Runways today might not be graced with avant-garde architectural cuts and swirling skirts if it weren’t for the 19th century designer Charles Frederick Worth. Considered the father of haute couture, Worth was the original celebrity fashion designer– and a bit of a bad-ass, to boot.
Bad-ass, because he rose from poverty to splendor, becoming the top couturier of the Western world. He revolutionized the fashion industry and wasn’t afraid to branch out from tradition by executing different and innovative ideas.
Before dominating Parisian fashion in the style capital of the world, Worth grew up poor in London. Born in 1825, he worked from 11 years old, eventually apprenticing under two London textile merchants in his teenage years.

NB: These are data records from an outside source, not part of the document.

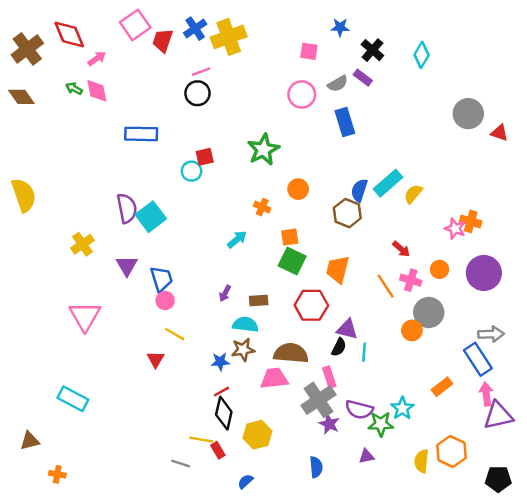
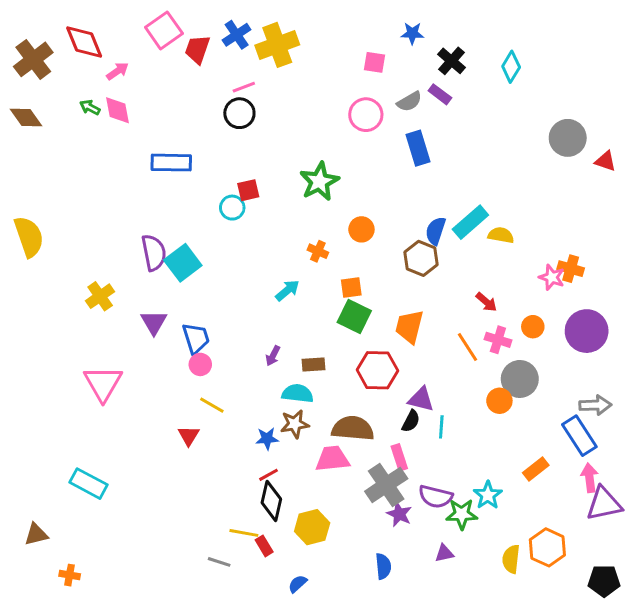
yellow semicircle: (413, 194) -> (501, 235), turned 60

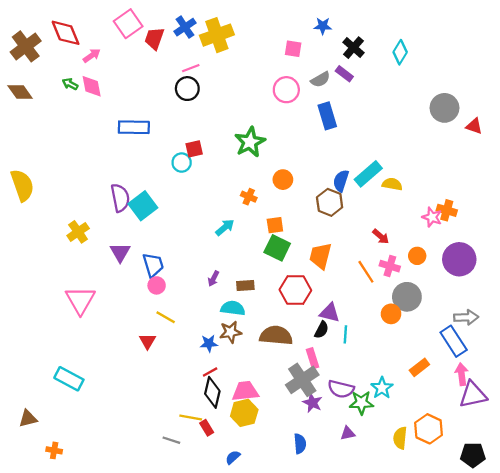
pink trapezoid: (332, 459) -> (245, 391), moved

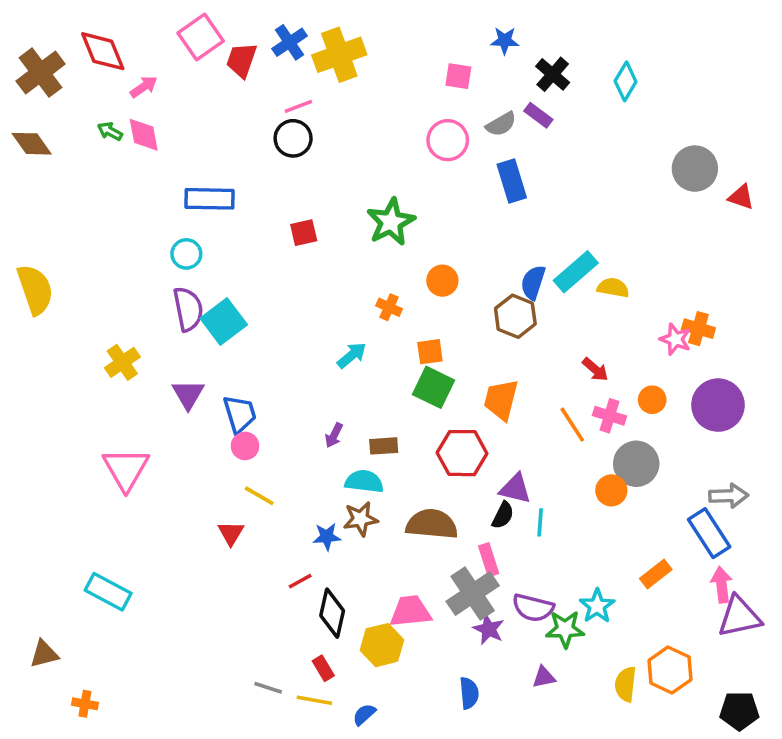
cyan circle: (182, 163) -> (186, 254), moved
red line: (210, 372) -> (300, 581), moved
pink trapezoid: (245, 391) -> (410, 611), moved
yellow line: (191, 417) -> (314, 700), moved

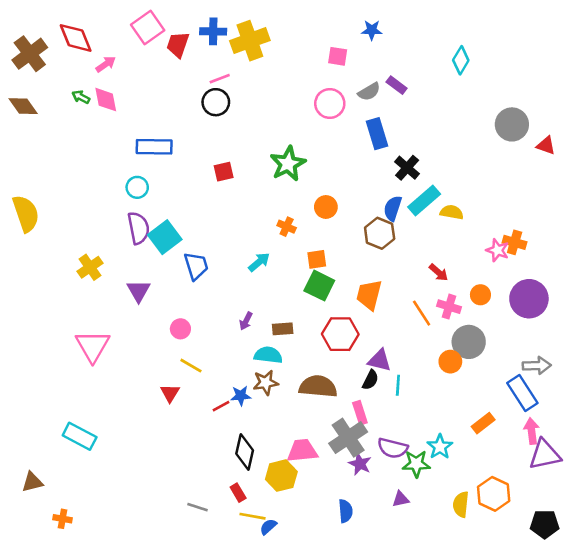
blue cross: (289, 42) -> (213, 31), turned 35
black cross: (553, 74) -> (407, 168), moved
blue trapezoid: (240, 414) -> (196, 266), moved
red line: (300, 581) -> (221, 406), moved
yellow line: (314, 700) -> (252, 516), moved

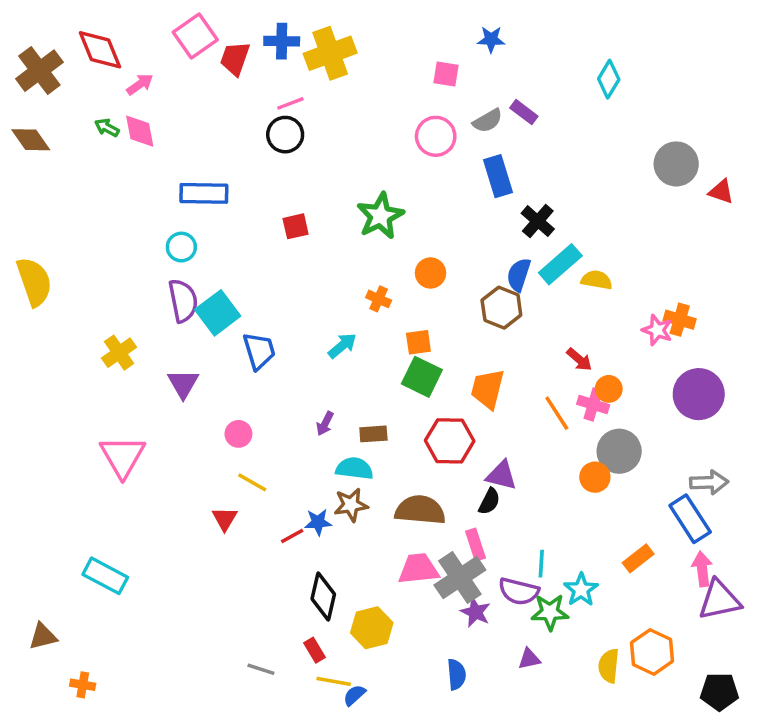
orange circle: (480, 295) -> (609, 389), moved
cyan line: (398, 385) -> (541, 564), moved
pink trapezoid: (302, 451) -> (418, 569), moved

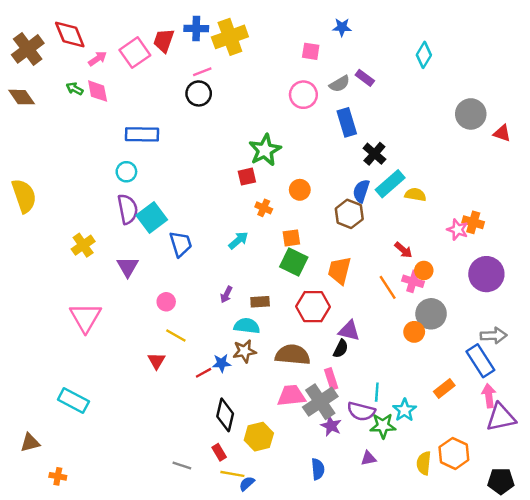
pink square: (195, 36) -> (135, 53), moved
red square: (296, 226) -> (247, 177), moved

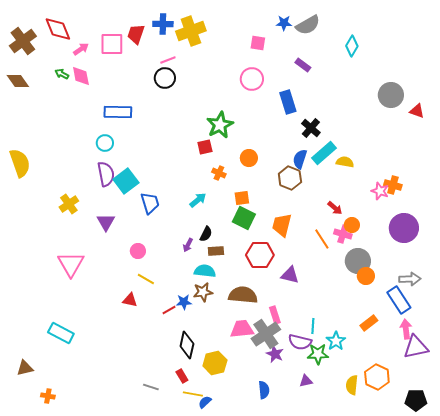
pink square: (135, 53) -> (112, 44), turned 35
gray semicircle: (340, 84) -> (308, 25), moved, size x1.4
orange circle: (414, 332) -> (366, 276), moved
black semicircle: (341, 349) -> (206, 234), moved
red triangle: (157, 361) -> (130, 300), turned -49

At 20 he moved to Paris, where he worked his way up to become an award-winning dress designer at a prestigious firm specializing in textiles, shawls and ready-to-wear garments. His blossoming reputation as the epitome of chic helped him establish his own business 13 years after moving to Paris, in 1858.
While Worth rose as a designer, Paris rose as an imperial capital under Napoleon III. The economy revitalized, and with it so did a demand for luxury goods at a level unmatched since before the French Revolution. In this thriving environment, his trendsetting designs gained popularity.
His gowns are gorgeous, with sweeping trains and exquisitely draped sleeves. They drip gold, burst flowers, melt into rich brocade. Part of what made Worth’s designs so remarkable were their novelty and quality. His dresses are made of buttery silk, lavish furs and ornate damask; they are trimmed with pearls, lace and tassels. He introduced the world to the scandalously short ankle-length hem, and– among other designs– the waist-less princess gown.
Worth knew what women wanted and needed from spending his early years working at a department store. And he used this knowledge brilliantly. Bursting into the limelight through the patronage of Empress Eugénie, the wife of Napoleon III, his gowns seduced the nobility of Europe and the millionaires of America. Among his clients were the French aristocracy, England’s Queen Victoria, Austrian Princess Pauline von Metternich and the American elite: the Astors, Rockefellers, Carnegies and Vanderbilts. His shop constantly buzzed with fashionable women captivated by his designs, gossiping together and chatting with Worth.
Historically inspired, his designs set the standard for modern design and production of clothes. Before him, garments were designed through a dressmaker-customer partnership. “Shopping” was an arduous process consisting of several steps and various middle men. But Worth’s success changed the norm. He was one of the first designers to create looks entirely himself, and then provide the whole dress and design in the same location.
He also pioneered the concept of using living women as models for his clothes, and putting on fashion shows to debut designs, prototyping our current notion of the “runway.” He sold his designs to clothing manufacturers and department stores as well as individuals so women everywhere could wear his label. He mass-produced parts of garments like sleeves that could be easily used on different dresses.
In essence, he brought high fashion to the masses. By popularizing the concept of the prêt-à-porter, or ready-to-wear, looks, women could now to go a department store and buy beautiful designs. Haute couture wasn’t just for the rich anymore.
Perhaps this is why Worth is considered the father of it.
By definition, haute couture is the creation of custom-fitted garments constructed entirely by hand, made of high quality fabric sewn with extreme care over a long period of time. Haute couture is even a regulated industry in France, with fashion houses obligated to abide by strict rules in order to advertise their designs as couture.
In a more abstract sense, though, haute couture is wearable art. It is the crème de la crème of fashion.
And sure, only the wealthiest and most successful designers have the ability to produce couture. But while it can seem elitist at times, it provides the means for an artist to express his or her craziest ideas and expand their horizons. It is an articulation of creativity. In this way, couture keeps fashion healthy by keeping it fresh. And, more tangibly, it sets the trends of tomorrow, today.
Whatever fashion has made haute couture into nowadays, let’s remember Charles Frederick Worth’s version of couture: clothes that made a woman feel like she was in a fairytale. He brought magic to the every day.
He wasn’t simply a dress maker. He was an artist. He helped establish the modern sense of fashion as art, as something that makes a woman feel good, as something that is expressive and unique and beautiful.